▶ [What you will do]:
The response consists of the lines from the start of the material below through the line holding "The height and", repeated word for word and without pictures.

▶ [Provided data]:
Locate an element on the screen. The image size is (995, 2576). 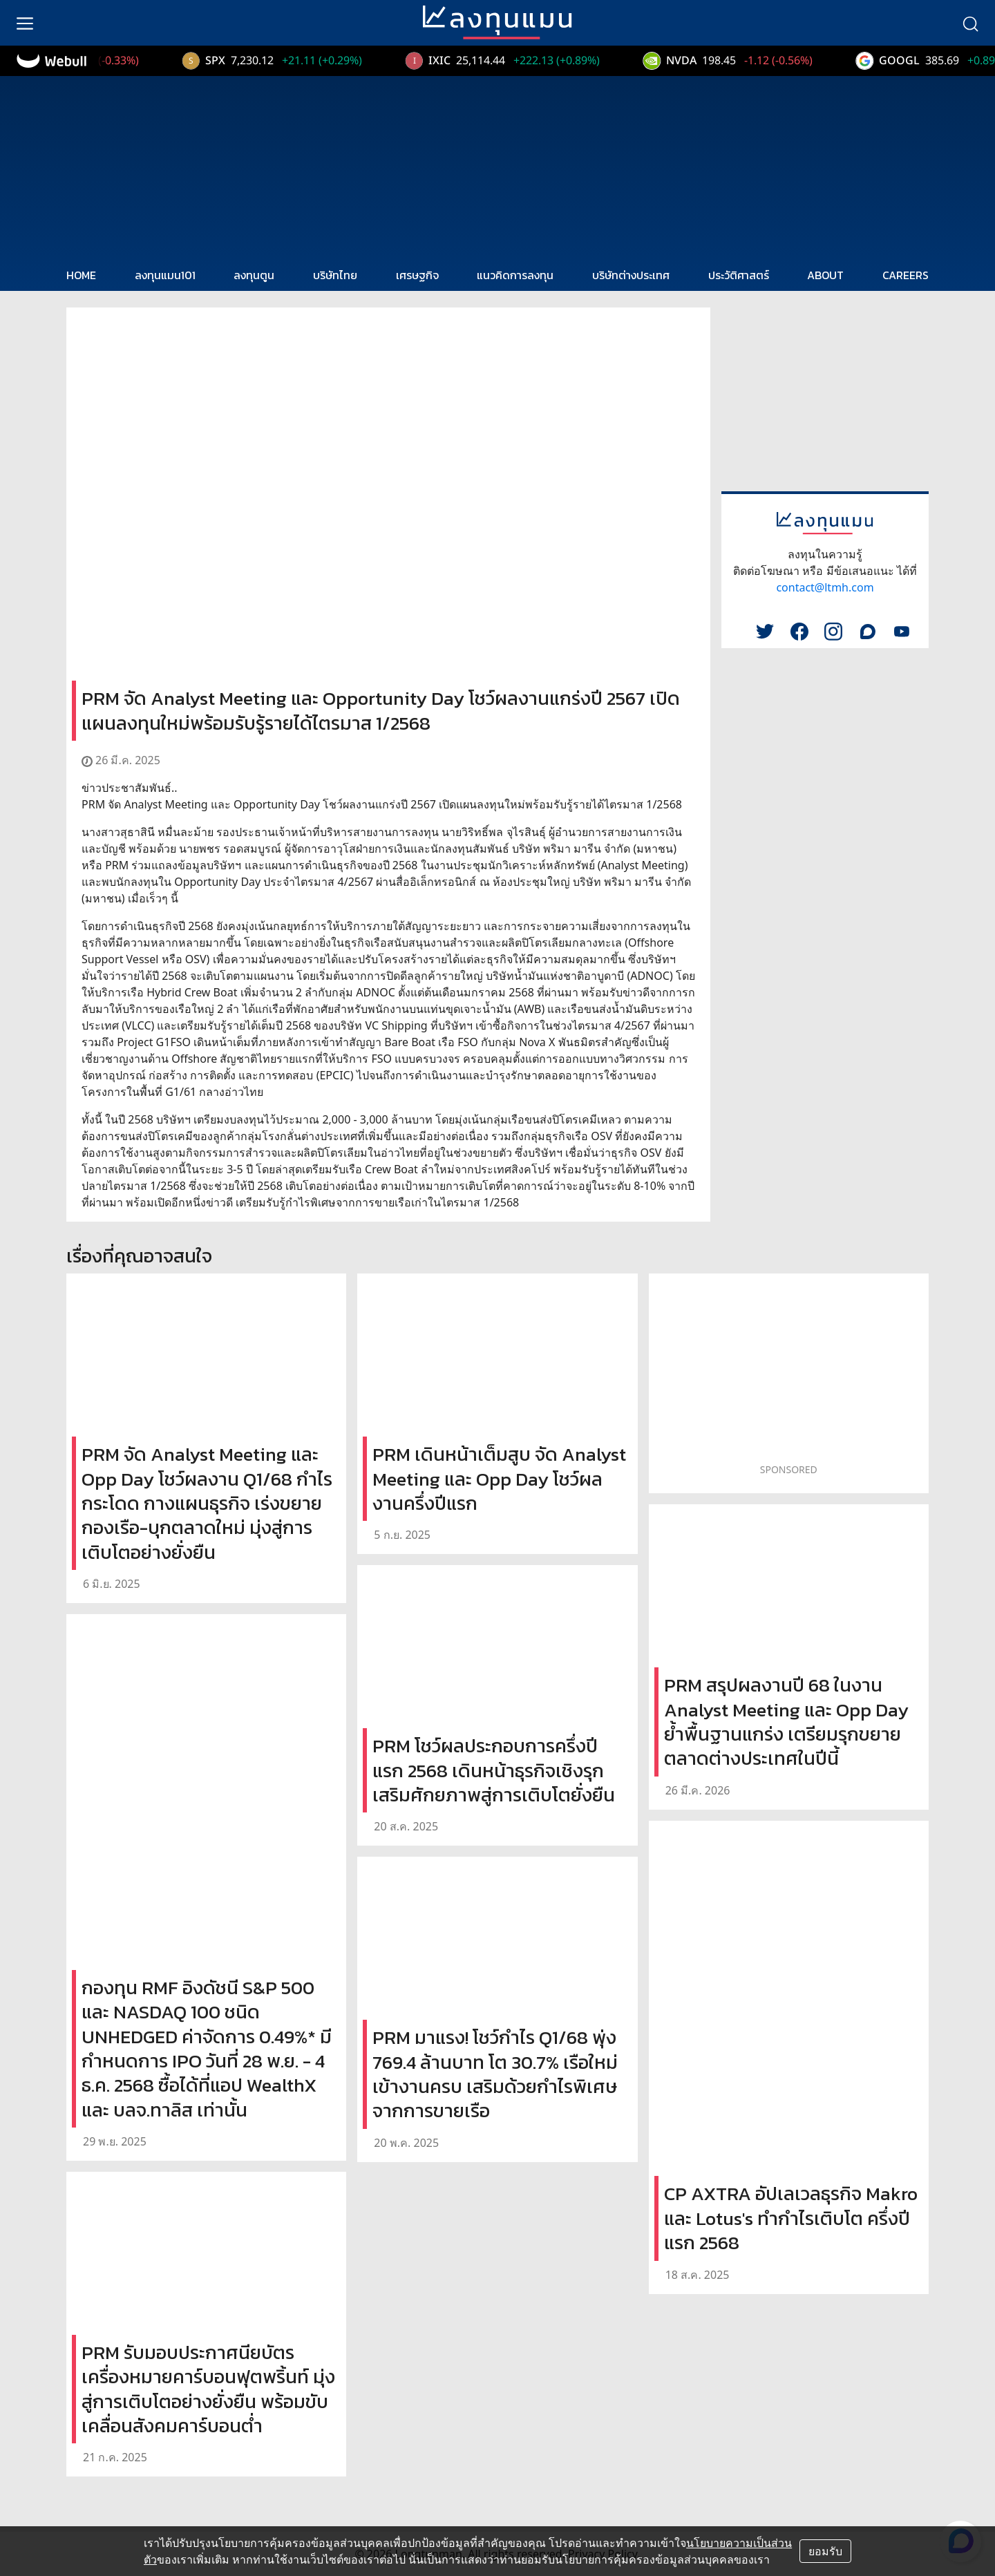
contact@ltmh.com is located at coordinates (824, 587).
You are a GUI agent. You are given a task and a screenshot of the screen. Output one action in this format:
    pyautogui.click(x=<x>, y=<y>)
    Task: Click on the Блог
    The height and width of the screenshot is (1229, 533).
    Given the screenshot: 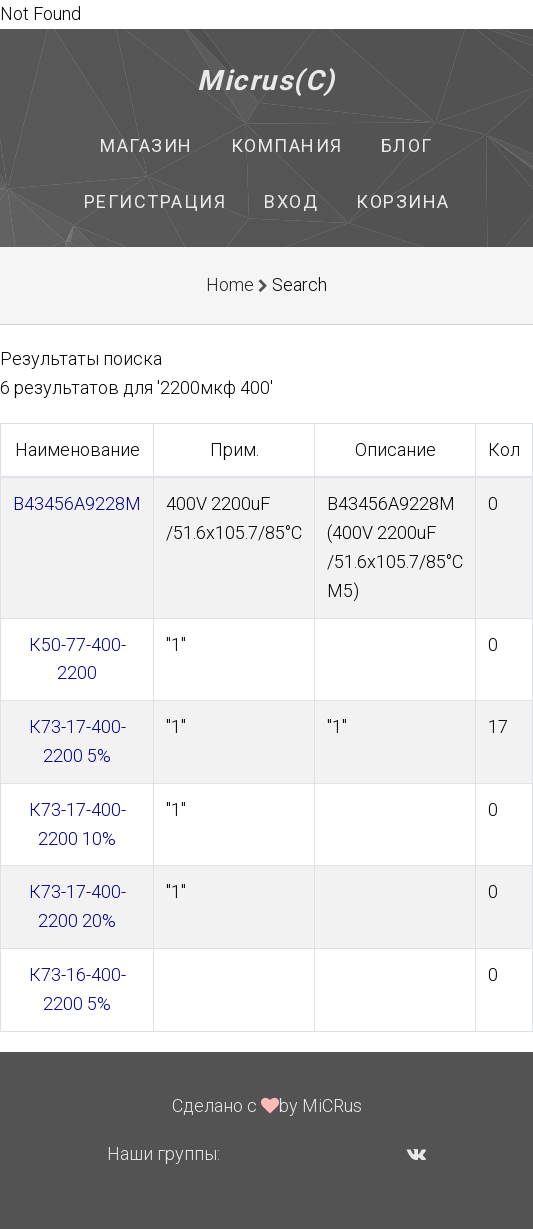 What is the action you would take?
    pyautogui.click(x=407, y=145)
    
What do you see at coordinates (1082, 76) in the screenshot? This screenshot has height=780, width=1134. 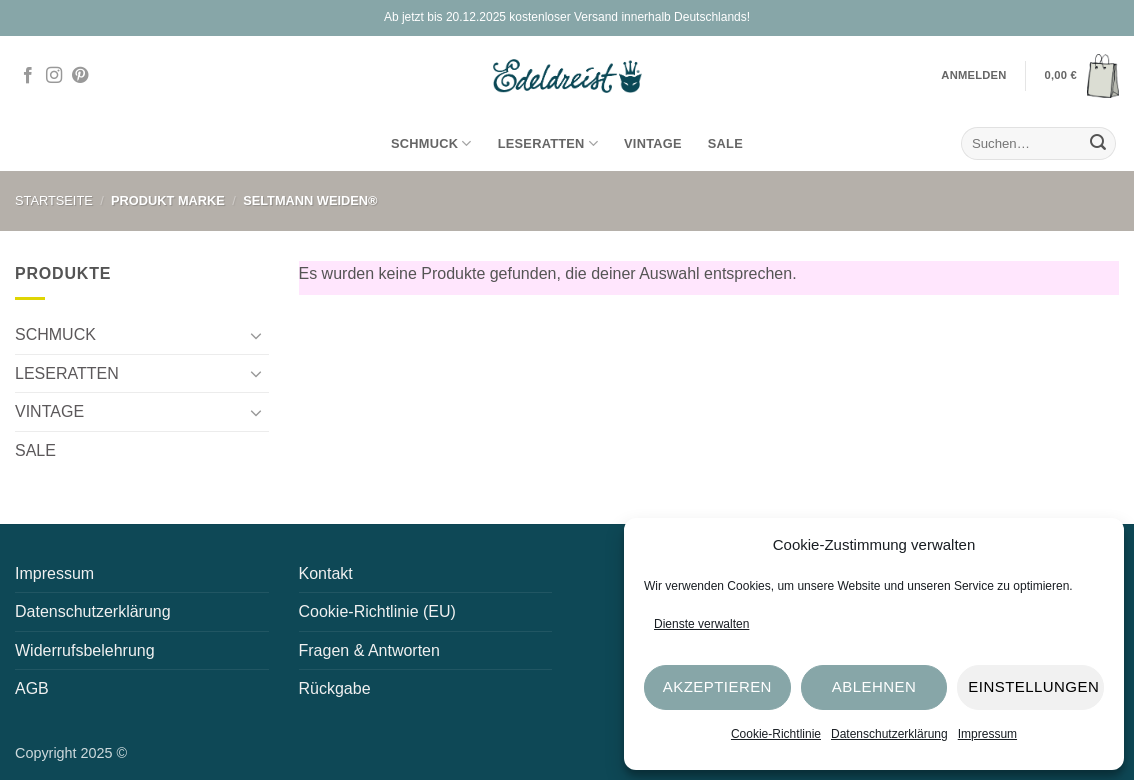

▶ [Written reply]:
Locate an element on the screen. The image size is (995, 2576). 
contact@ltmh.com is located at coordinates (824, 587).
You are a GUI agent. You are given a task and a screenshot of the screen. Output one action in this format:
    pyautogui.click(x=<x>, y=<y>)
    Task: Click on the Блог
    The height and width of the screenshot is (1229, 533).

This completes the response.